Research & Papers

Where to Bind Matters: Hebbian Fast Weights in Vision Transformers for Few-Shot Character Recognition

Brain-like fast learning boosts vision transformers with just one module placement.

Deep Dive

Standard transformer architectures learn fixed slow-weight representations during training and lack mechanisms for rapid adaptation within an episode. In contrast, biological neural systems address this through fast synaptic updates that form transient associative memories during inference, a property known as Hebbian plasticity. In a new arXiv paper, Gavin Money and colleagues conduct an empirical study of Hebbian Fast-Weight (HFW) modules integrated into multiple transformer backbones, including ViT-Small, DeiT-Small, and Swin-Tiny. They evaluate six model variants on 5-way 1-shot and 5-way 5-shot classification tasks using the Omniglot benchmark under a Prototypical Network meta-learning framework.
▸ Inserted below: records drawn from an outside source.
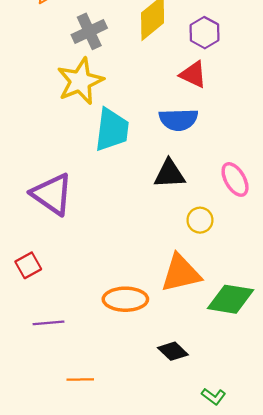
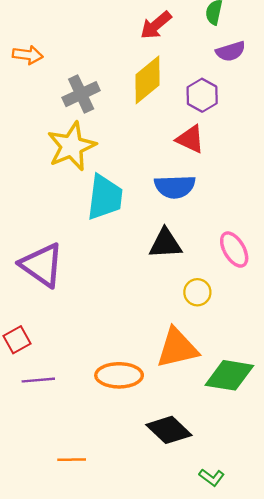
purple line: (49, 323) -> (38, 380), moved
black diamond: (173, 351) -> (169, 430), size x1.4

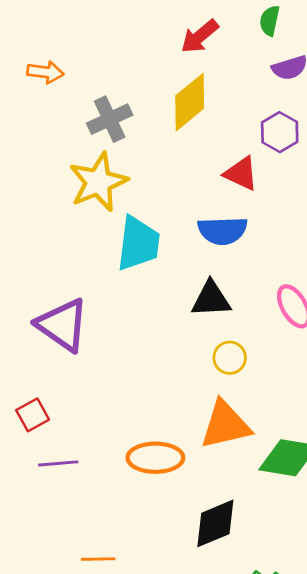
purple hexagon: (202, 95) -> (280, 132), moved
yellow circle: (197, 292) -> (230, 358), moved
black diamond: (169, 430) -> (215, 523), turned -66

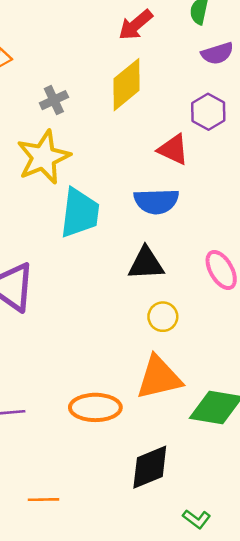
gray cross: (110, 119) -> (54, 100), size x0.7

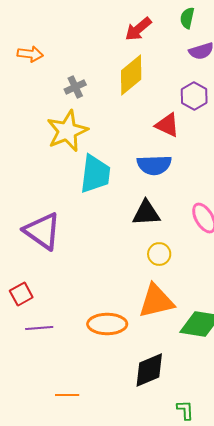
green L-shape: (197, 519) -> (185, 410), turned -130

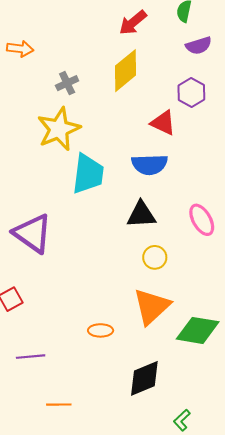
orange triangle: (156, 301) -> (152, 306), turned -30
orange ellipse: (107, 324) -> (101, 330), size x0.6
purple line: (39, 328) -> (31, 357), moved
green L-shape: (185, 410) -> (182, 420), turned -130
The researchers propose a single module placement strategy for Swin-Tiny in which one HFW module is applied to the final stage feature map after all hierarchical stages have completed. This design avoids the training instability caused by placing separate Hebbian modules at each stage and achieves the highest test accuracy across all six models: 96.2% at 1-shot and 99.2% at 5-shot, outperforming the non-Hebbian baseline by +0.3 percentage points at 1-shot. The study further analyzes the interaction between Swin's shifted window inductive bias and episode-level Hebbian binding, discusses why per-block placement fails for ViT and DeiT variants in a low-data regime, and situates the results within the wider literature on fast and slow-weight meta-learning.

Key Points
  • Single HFW module at Swin-Tiny's final stage yields 96.2% 1-shot, 99.2% 5-shot accuracy on Omniglot.
  • Per-block placement in ViT/DeiT causes training instability in low-data regime; Swin's shifted window bias mitigates this.
  • HFW modules enable rapid episode-level adaptation without retraining, simulating biological Hebbian plasticity.

Why It Matters

Enables vision models to learn new classes from few examples, reducing retraining costs in deployment.